In walking distance of Harborplace, the Rouse Co. Inner Harbor waterfront development where tourists usually flock, is a trove of lesser-known sites that capture the offbeat nature of the city that spawned writer Anne Tyler and film directors John Waters and Barry Levinson. The best way to experience the Inner Harbor is to traverse Harborwalk, the 7.5-mile path which follows Baltimore Harbor from the base of Federal Hill at the southern end to Canton Waterfront Park, passing Harborplace. If you don't want to cover Harborwalk on foot, you can hop a water taxi (800 658-8947) with 15 stops along the route. A $3.50 ticket ($2.50 for kids) buys unlimited passage for a day.
HOMICIDE SCENE. Start with the American Visionary Art Museum, at landing 4 on the water taxi route. Housed in a former paint factory and whiskey warehouse, it was declared by Congress to be the nation's repository for "self-taught art."
Many of its 100 works are by the institutionalized and homeless and are often comic or unsettling. The museum is open 10 a.m. to 6 p.m., Tuesday through Sunday (410 244-1900).
As you walk toward the Inner Harbor, the Revolutionary War-era Federal Hill looms to the left. Six blocks up Light Street is Cross Street Market, an enclosed farmers' market where you'll find a bar and lively singles crowds Fridays and Saturdays. If the water taxi doesn't satisfy your nautical urge, two ships sail from Harborplace. The Minnie V, a 45-foot skipjack sloop built in 1906, takes 24 passengers on an hour-and-a-half sail, encouraging you to help crew (410 685-0295). Or try the Clipper City, a 158-foot replica of an 1854 Baltimore Clipper (410 539-6277). It sponsors weekend Cajun, reggae, or calypso cruises.
Five blocks east of Harborplace is Little Italy. Locals go to Sabatino's for bookmaker's salad (lettuce, cheese, tomatoes, shrimp, eggs, anchovies, and parmesan dressing), Caesar's Den for veal, Da Mimmo for dressy dining, and Vaccaro's for dessert. Past Little Italy lies Fells Point, the location for TV's Homicide. Check out the Waterfront Hotel on Thames Street, where bar scenes are filmed and where you may find actors after hours.
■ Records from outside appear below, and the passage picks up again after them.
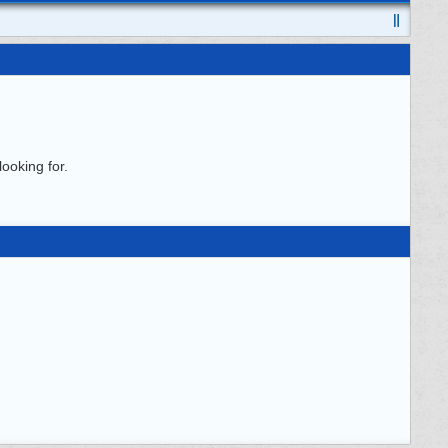
ooking for.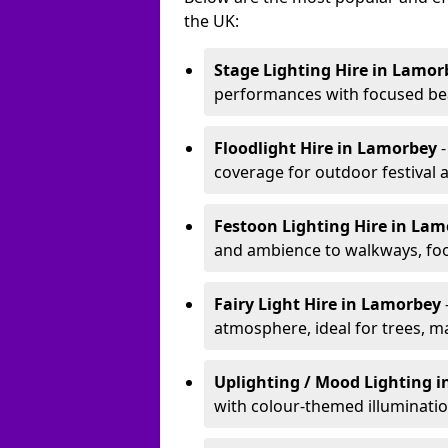
the UK:
Stage Lighting Hire
in Lamor
performances with focused bea
Floodlight Hire
in Lamorbey
coverage for outdoor festival 
Festoon Lighting Hire
in Lam
and ambience to walkways, food
Fairy Light Hire
in Lamorbey
atmosphere, ideal for trees, m
Uplighting / Mood Lighting
i
with colour-themed illuminatio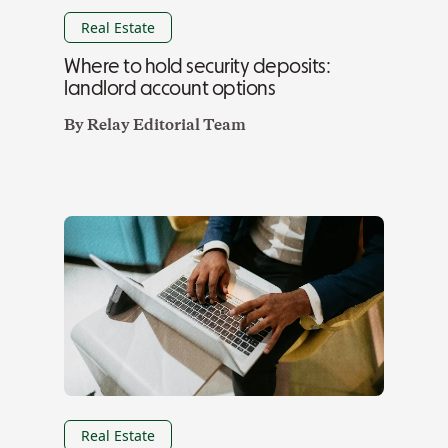
Real Estate
Where to hold security deposits:
landlord account options
By
Relay Editorial Team
Real Estate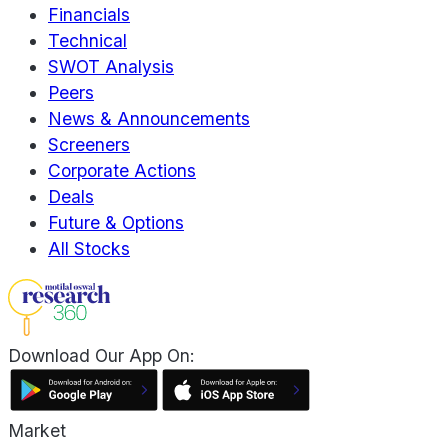
Financials
Technical
SWOT Analysis
Peers
News & Announcements
Screeners
Corporate Actions
Deals
Future & Options
All Stocks
Download Our App On:
Market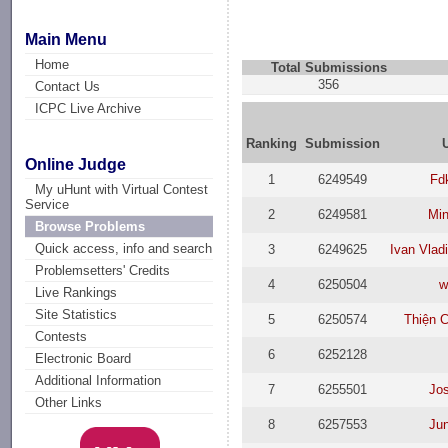
Main Menu
Home
Total Submissions
356
Contact Us
ICPC Live Archive
Ranking
Submission
Online Judge
1
6249549
Fd
My uHunt with Virtual Contest
Service
2
6249581
Min
Browse Problems
Quick access, info and search
3
6249625
Ivan Vlad
Problemsetters' Credits
4
6250504
w
Live Rankings
Site Statistics
5
6250574
Thiện 
Contests
6
6252128
Electronic Board
Additional Information
7
6255501
Jo
Other Links
8
6257553
Ju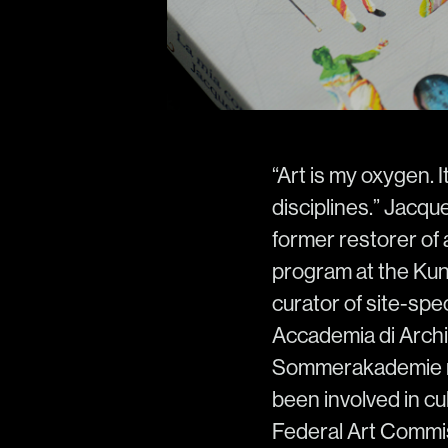
“Art is my oxygen. I
disciplines.” Jacqu
former restorer of a
program at the Kuns
curator of site-spec
Accademia di Archit
Sommerakademie re
been involved in cu
Federal Art Commis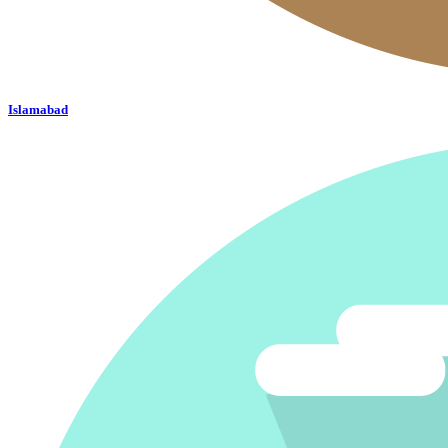
Islamabad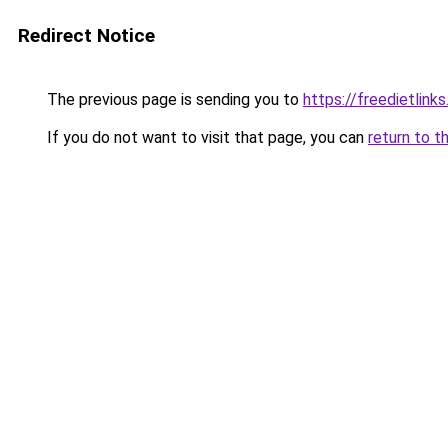
Redirect Notice
The previous page is sending you to
https://freedietlink
If you do not want to visit that page, you can
return to t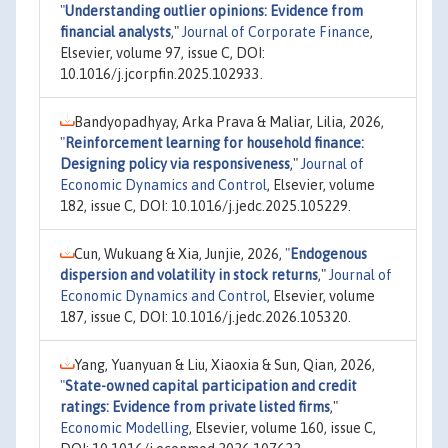
"
Understanding outlier opinions: Evidence from
financial analysts
,"
Journal of Corporate Finance
,
Elsevier, volume 97, issue C, DOI:
10.1016/j.jcorpfin.2025.102933.
Bandyopadhyay, Arka Prava & Maliar, Lilia, 2026,
"
Reinforcement learning for household finance:
Designing policy via responsiveness
,"
Journal of
Economic Dynamics and Control
, Elsevier, volume
182, issue C, DOI: 10.1016/j.jedc.2025.105229.
Cun, Wukuang & Xia, Junjie, 2026,
"
Endogenous
dispersion and volatility in stock returns
,"
Journal of
Economic Dynamics and Control
, Elsevier, volume
187, issue C, DOI: 10.1016/j.jedc.2026.105320.
Yang, Yuanyuan & Liu, Xiaoxia & Sun, Qian, 2026,
"
State-owned capital participation and credit
ratings: Evidence from private listed firms
,"
Economic Modelling
, Elsevier, volume 160, issue C,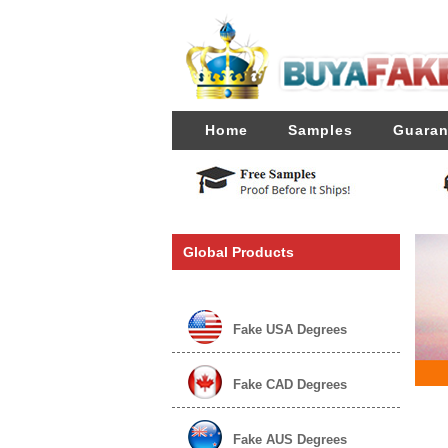
Home
Samples
Guaran
Global Products
Fake USA Degrees
Fake CAD Degrees
Fake AUS Degrees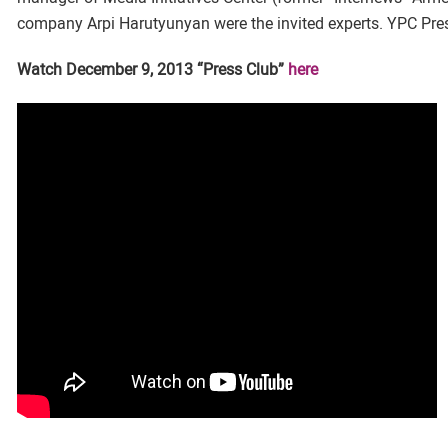
company Arpi Harutyunyan were the invited experts. YPC Pre
Watch December 9, 2013 “Press Club”
here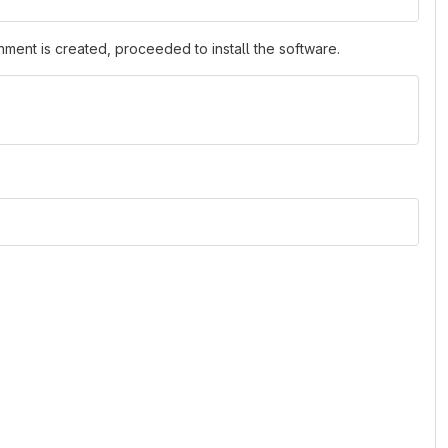
nment is created, proceeded to install the software.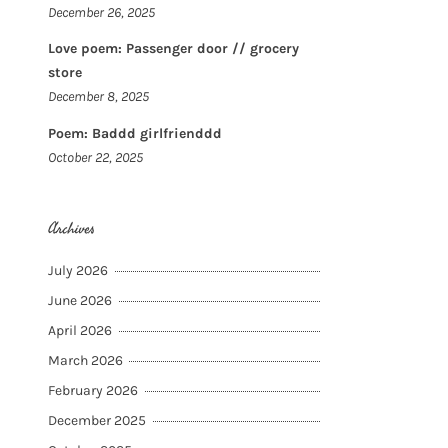
December 26, 2025
Love poem: Passenger door // grocery
store
December 8, 2025
Poem: Baddd girlfrienddd
October 22, 2025
Archives
July 2026
June 2026
April 2026
March 2026
February 2026
December 2025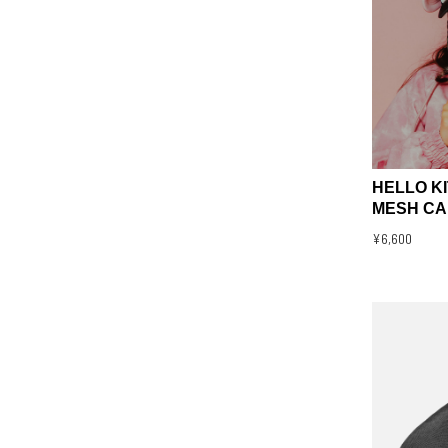
HELLO K
MESH CA
¥6,600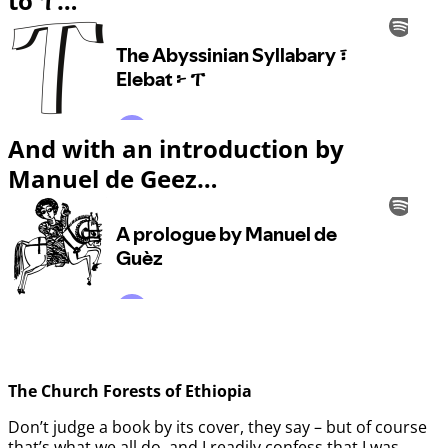
to ፐ…
And with an introduction by
Manuel de Geez…
The Church Forests of Ethiopia
Don’t judge a book by its cover, they say – but of course
that’s what we all do, and I readily confess that I was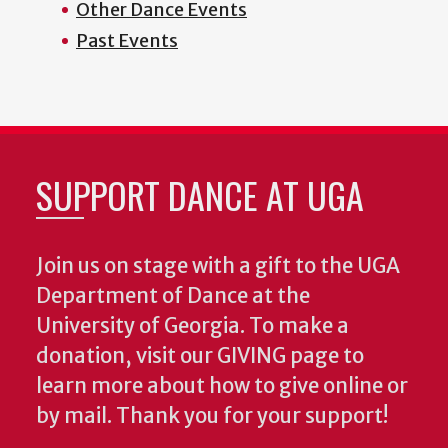
Other Dance Events
Past Events
SUPPORT DANCE AT UGA
Join us on stage with a gift to the UGA
Department of Dance at the
University of Georgia. To make a
donation, visit our GIVING page to
learn more about how to give online or
by mail. Thank you for your support!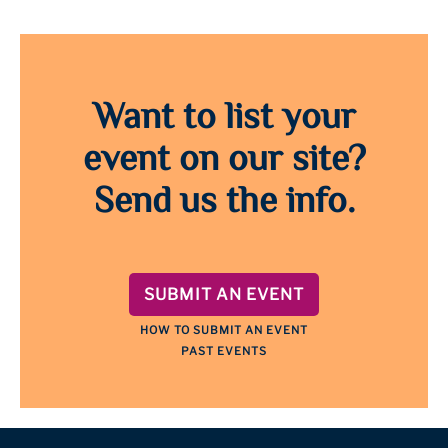
Want to list your
event on our site?
Send us the info.
SUBMIT AN EVENT
HOW TO SUBMIT AN EVENT
PAST EVENTS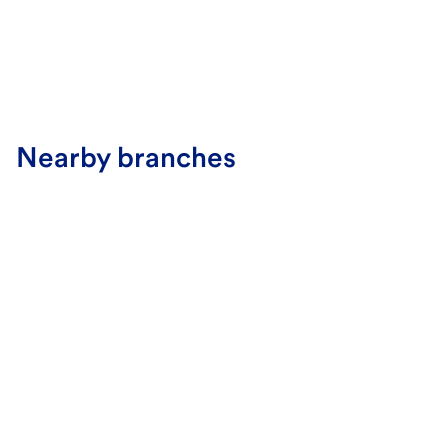
Nearby branches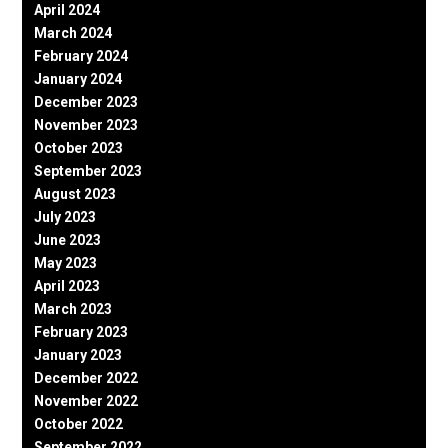
April 2024
March 2024
February 2024
January 2024
December 2023
November 2023
October 2023
September 2023
August 2023
July 2023
June 2023
May 2023
April 2023
March 2023
February 2023
January 2023
December 2022
November 2022
October 2022
September 2022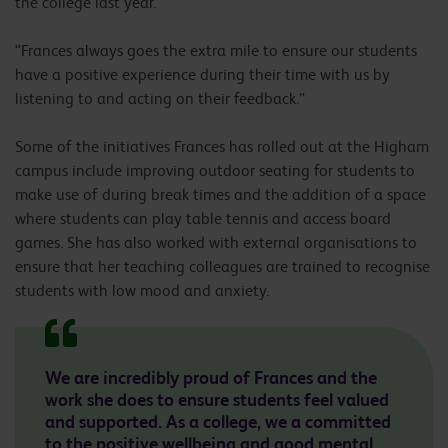
the college last year.
“Frances always goes the extra mile to ensure our students
have a positive experience during their time with us by
listening to and acting on their feedback.”
Some of the initiatives Frances has rolled out at the Higham
campus include improving outdoor seating for students to
make use of during break times and the addition of a space
where students can play table tennis and access board
games. She has also worked with external organisations to
ensure that her teaching colleagues are trained to recognise
students with low mood and anxiety.
We are incredibly proud of Frances and the
work she does to ensure students feel valued
and supported. As a college, we a committed
to the positive wellbeing and good mental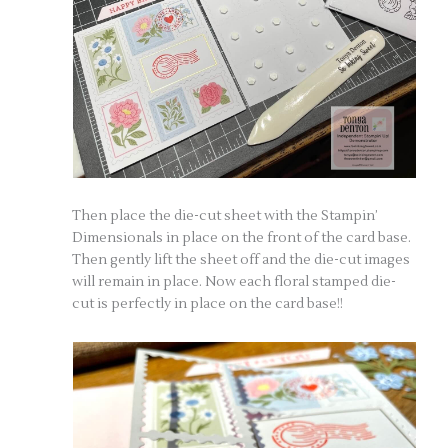
Then place the die-cut sheet with the Stampin’
Dimensionals in place on the front of the card base.
Then gently lift the sheet off and the die-cut images
will remain in place. Now each floral stamped die-
cut is perfectly in place on the card base!!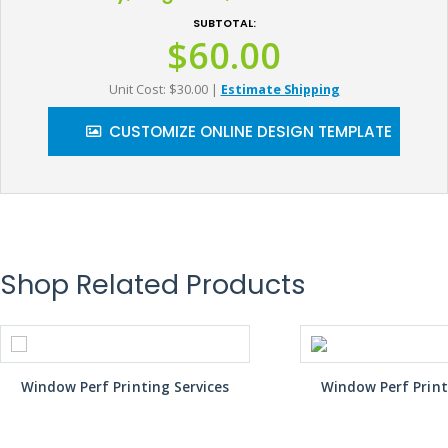
SUBTOTAL:
$60.00
Unit Cost: $30.00
|
Estimate Shipping
CUSTOMIZE ONLINE DESIGN TEMPLATE
Shop Related Products
Window Perf Printing Services
Window Perf Print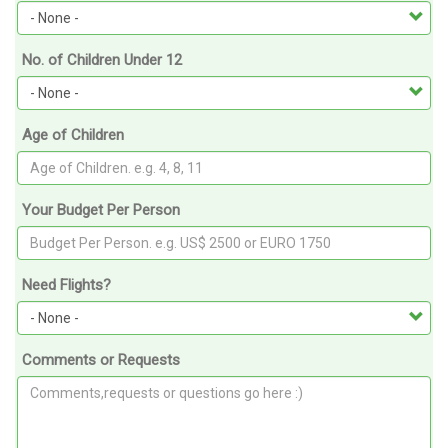
No. of Children Under 12
Age of Children
Your Budget Per Person
Need Flights?
Comments or Requests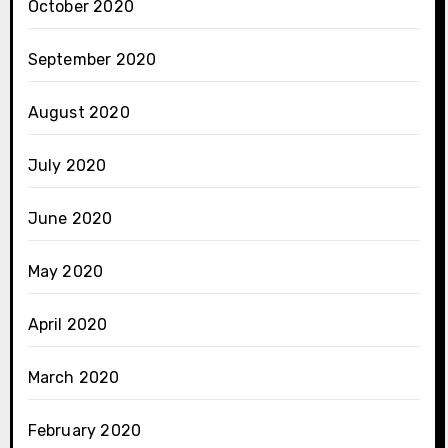
October 2020
September 2020
August 2020
July 2020
June 2020
May 2020
April 2020
March 2020
February 2020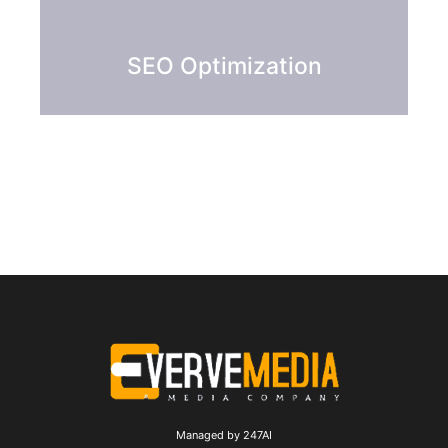
SEO Optimization
Managed by 247AI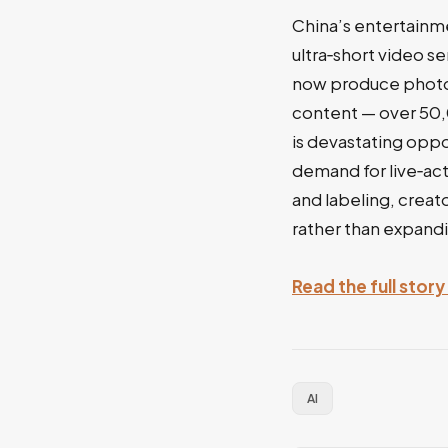
China’s entertainm
ultra‑short video s
now produce photore
content — over 50
is devastating oppo
demand for live‑act
and labeling, creato
rather than expandi
Read the full stor
AI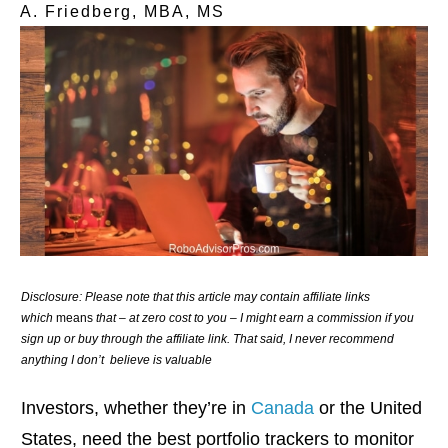
A. Friedberg, MBA, MS
Disclosure: Please note that this article may contain affiliate links
which
means
that – at zero cost to you – I might earn a commission if you
sign up or buy through the affiliate link. That said, I never recommend
anything I don’t believe is valuable
Investors, whether they’re in
Canada
or the United
States, need the best portfolio trackers to monitor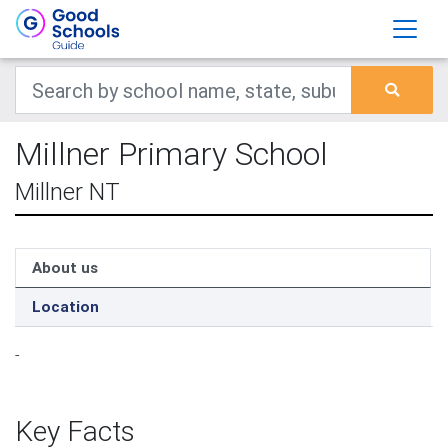
Millner Primary School
Millner NT
About us
Location
-
Key Facts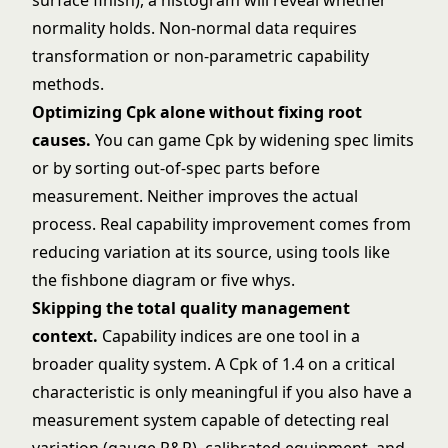
surface finish), a
histogram
will reveal whether
normality holds. Non-normal data requires
transformation or non-parametric capability
methods.
Optimizing Cpk alone without fixing root
causes.
You can game Cpk by widening spec limits
or by sorting out-of-spec parts before
measurement. Neither improves the actual
process. Real capability improvement comes from
reducing variation at its source, using tools like
the
fishbone diagram
or
five whys
.
Skipping the
total quality management
context.
Capability indices are one tool in a
broader quality system. A Cpk of 1.4 on a critical
characteristic is only meaningful if you also have a
measurement system capable of detecting real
The hotel doesn't serve overnight guests now, so consider Celie's Waterfront Bed & Breakfast at 1714 Thames St. (410 522-2323) or the Admiral Fell Inn at 888 S. Broadway (410 522-7377). Some of Celie's seven rooms have fireplaces; daily rates run from $100 to $200. The 210-year-old Admiral Fell Inn, once a boarding house for sailors, offers 80 rooms and charges $195 for a two-bed room to $350 for a bilevel suite with fireplace.
The Point is home to funky stores, flea markets, antique shops, restaurants, and bars, including the internationally known Bertha's Mussels (the shellfish come in everything from herbed butter to cream sauce). As you make your way toward Canton Waterfront Park, note the S.S. Capt. James, a building shaped like a ship. Inside is a 24-hour diner where the waitresses address everyone by the local appellation "Hon." Two blocks inland from the park is a two-block square of bars and restaurants. Don't miss Nacho Mama's, decorated with Elvis and sports memorabilia. The menu includes meatloaf, Santa Fe chicken, and nachos--a $6.95 plate piled high enough for a big meal. Put your name on the long waiting list and practice passing as a native. All you need is the accent. Repeat: "How 'bout dem Balmer Oryuls, Hon?"